Both have their right to exist. Wide data typically comes from other programs. Excel or SPSS usually work with wide-data.
For specific tasks it is better to transform wide-data (also called messy data) into tidy-data. I will show two examples.
Example 1: Calculating group averages
Assume you want to calculate average class-grades per subject. With wide data you would do something like this:
mean(school_wide$math)
## [1] 3
mean(school_wide$sport)
## [1] 2
mean(school_wide$art)
## [1] 2
You repeat your code several times, which should be avoided. If there are only three columns, that is ok, but imagine you want to calculate the average for 50 columns.

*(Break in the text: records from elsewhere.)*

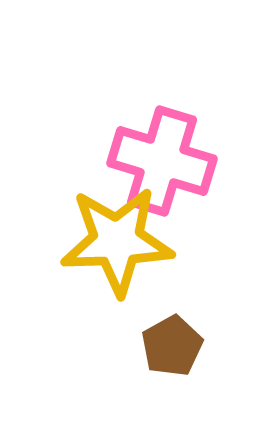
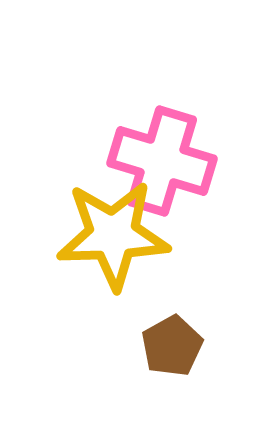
yellow star: moved 4 px left, 6 px up
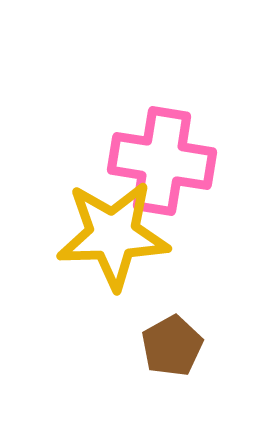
pink cross: rotated 8 degrees counterclockwise
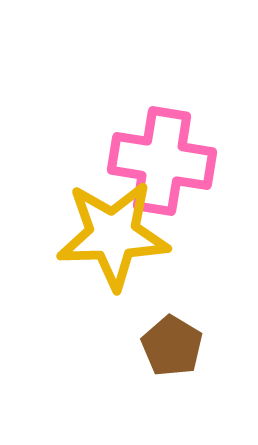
brown pentagon: rotated 12 degrees counterclockwise
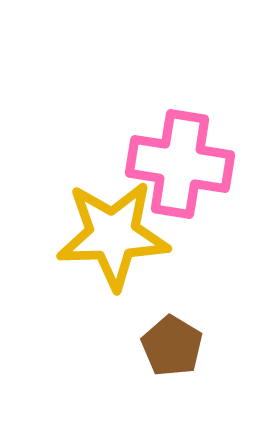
pink cross: moved 18 px right, 3 px down
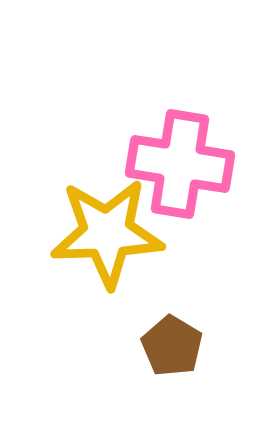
yellow star: moved 6 px left, 2 px up
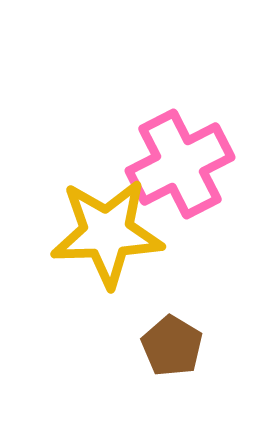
pink cross: rotated 36 degrees counterclockwise
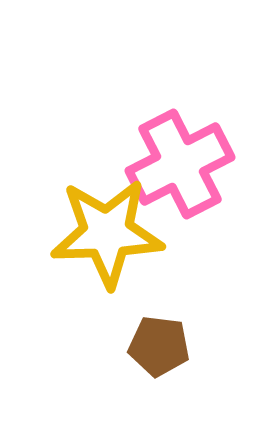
brown pentagon: moved 13 px left; rotated 24 degrees counterclockwise
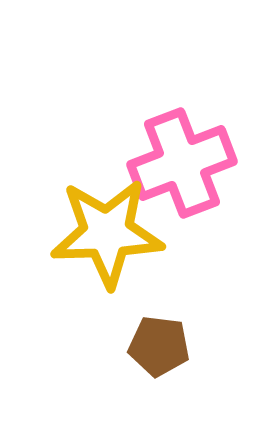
pink cross: moved 2 px right, 1 px up; rotated 6 degrees clockwise
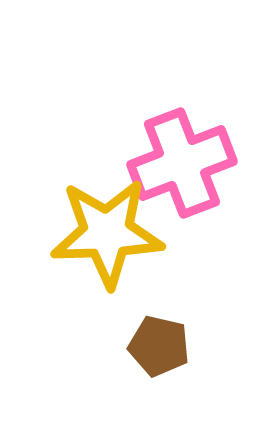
brown pentagon: rotated 6 degrees clockwise
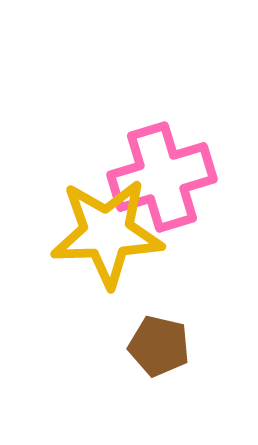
pink cross: moved 20 px left, 14 px down; rotated 4 degrees clockwise
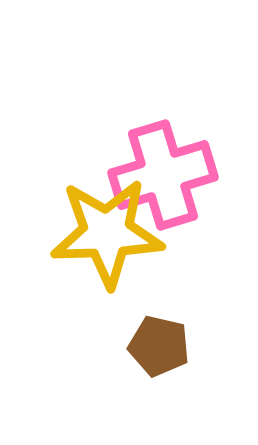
pink cross: moved 1 px right, 2 px up
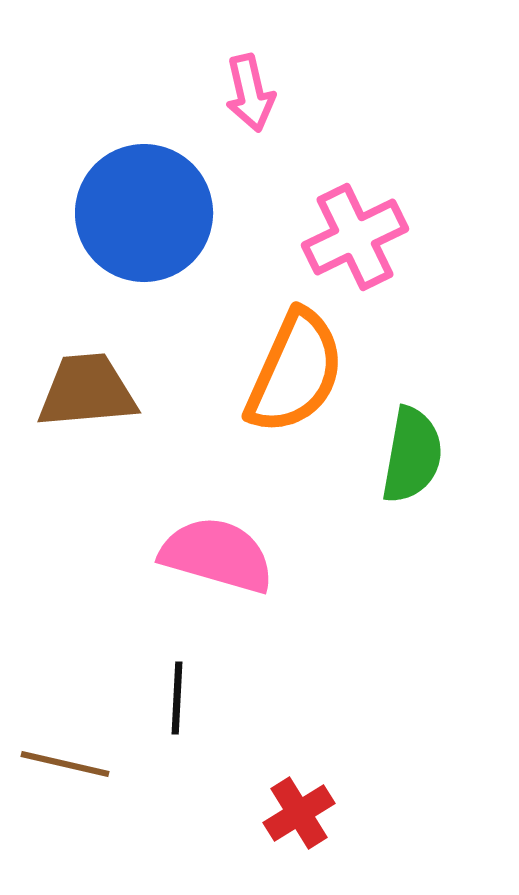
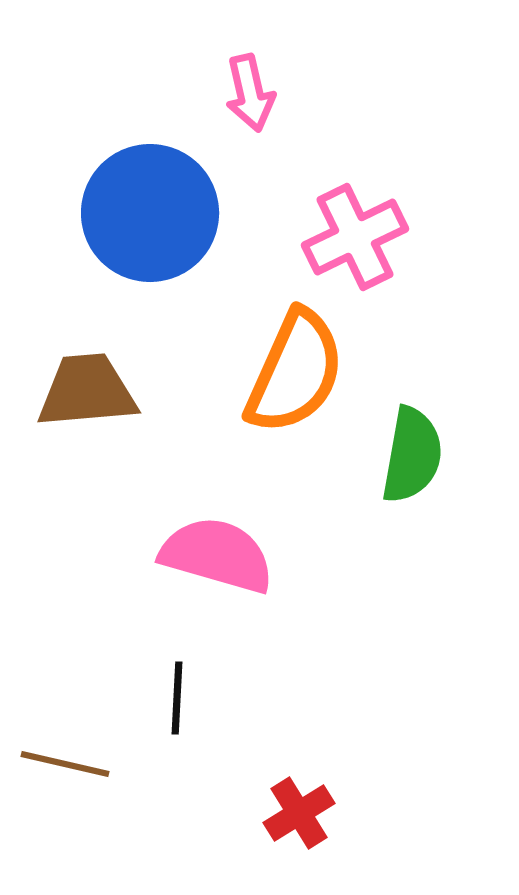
blue circle: moved 6 px right
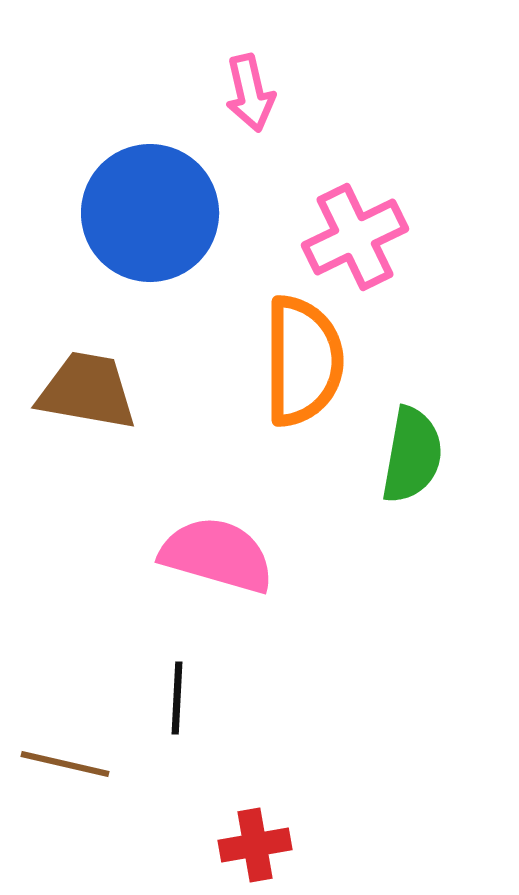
orange semicircle: moved 8 px right, 11 px up; rotated 24 degrees counterclockwise
brown trapezoid: rotated 15 degrees clockwise
red cross: moved 44 px left, 32 px down; rotated 22 degrees clockwise
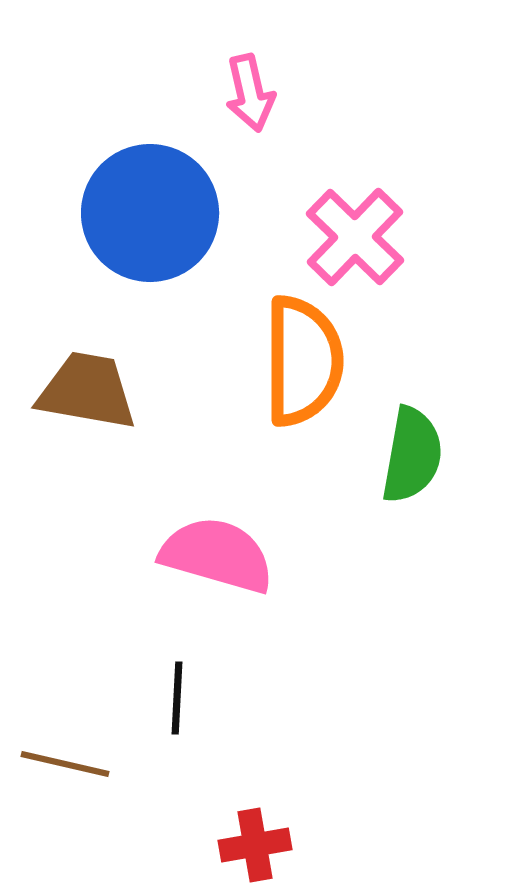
pink cross: rotated 20 degrees counterclockwise
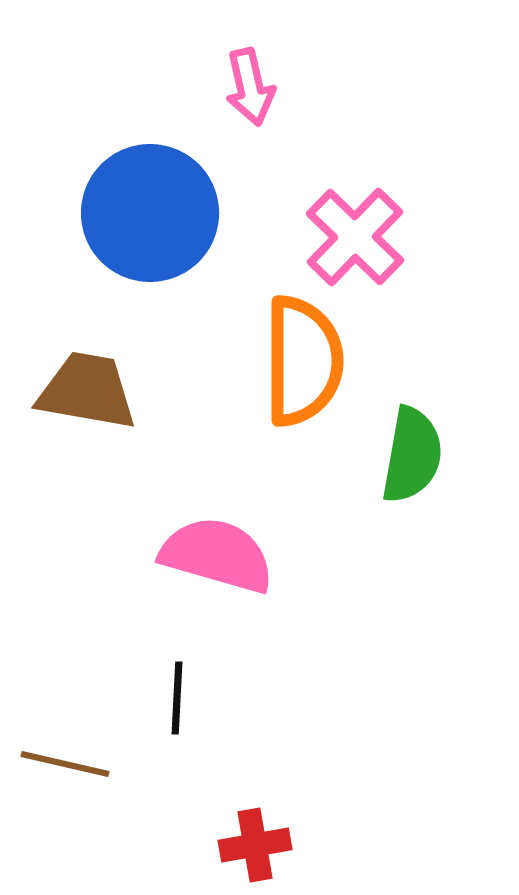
pink arrow: moved 6 px up
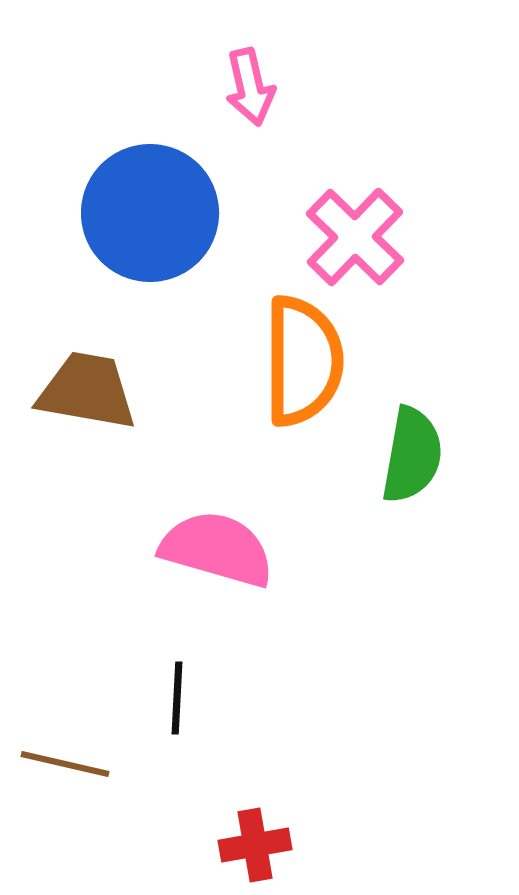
pink semicircle: moved 6 px up
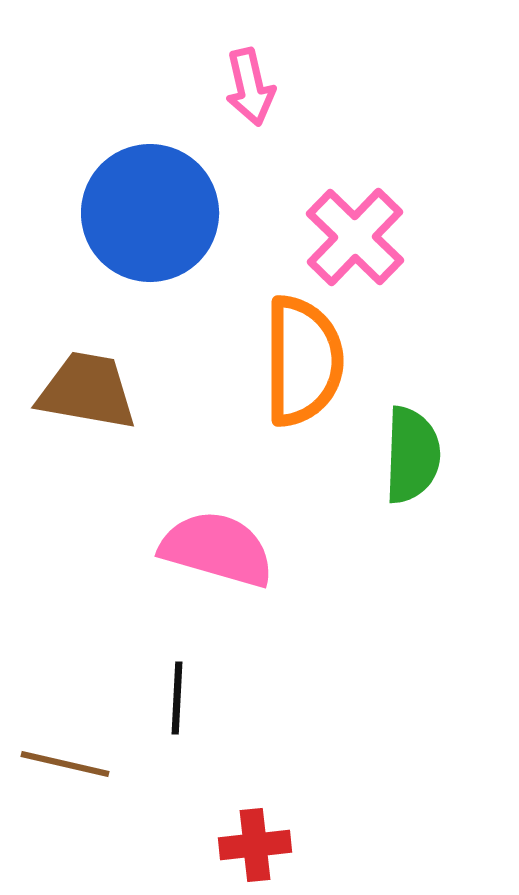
green semicircle: rotated 8 degrees counterclockwise
red cross: rotated 4 degrees clockwise
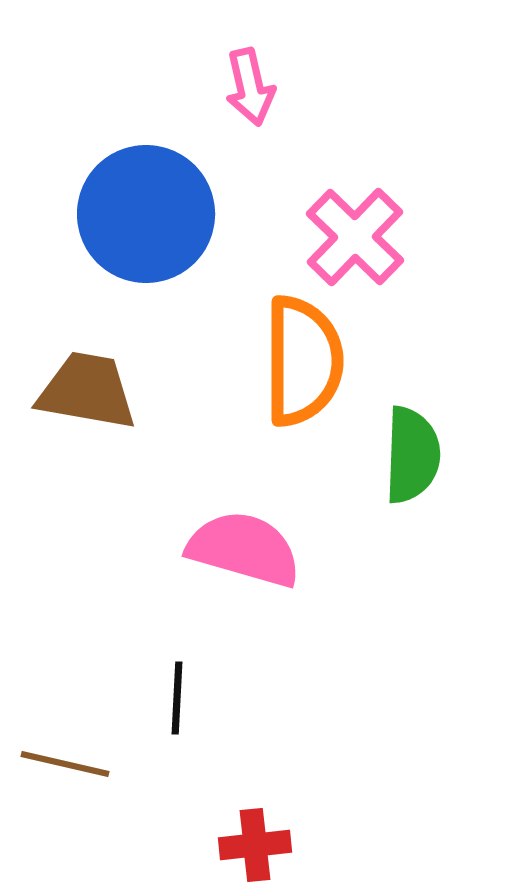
blue circle: moved 4 px left, 1 px down
pink semicircle: moved 27 px right
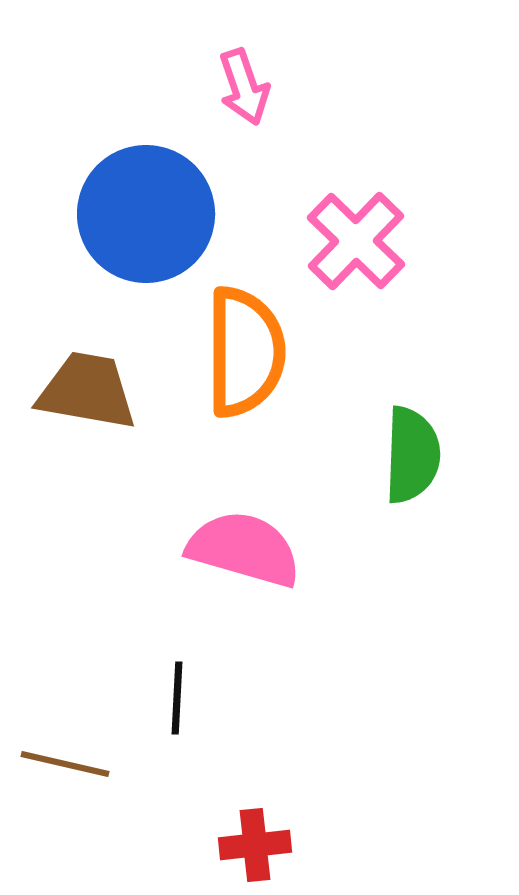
pink arrow: moved 6 px left; rotated 6 degrees counterclockwise
pink cross: moved 1 px right, 4 px down
orange semicircle: moved 58 px left, 9 px up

Here is the solution based on tidy-data. You need to load dplyr package and make use of group_by() and summarise(). The code is much cleaner.
dplyr and tidyr are part of the tidyverse, which is a bunch of different packages, which rely on tidy-data.
library(dplyr)
school_tidy %>%
group_by(subject) %>%
summarise(mean_grade = mean(grade))
## # A tibble: 3 x 2 ## subject mean_grade ## <chr> <dbl> ## 1 art 2 ## 2 math 3 ## 3 sport 2
Example 2: Plotting with ggplot2
Assume you want to plot the results with ggplot2. This is done with three lines of code. Trying to get a similar representation based on wide-data will result in much more complex code.
library(ggplot2)
g <- ggplot(school_tidy, aes(name, grade, fill = subject))
g <- g + geom_bar(stat = "identity", position = "dodge")
g
Conclusion
You have seen how easy it is to transform data from wide to tidy, and reverse. You also saw some examples in which tidy-data has advantages over wide-data.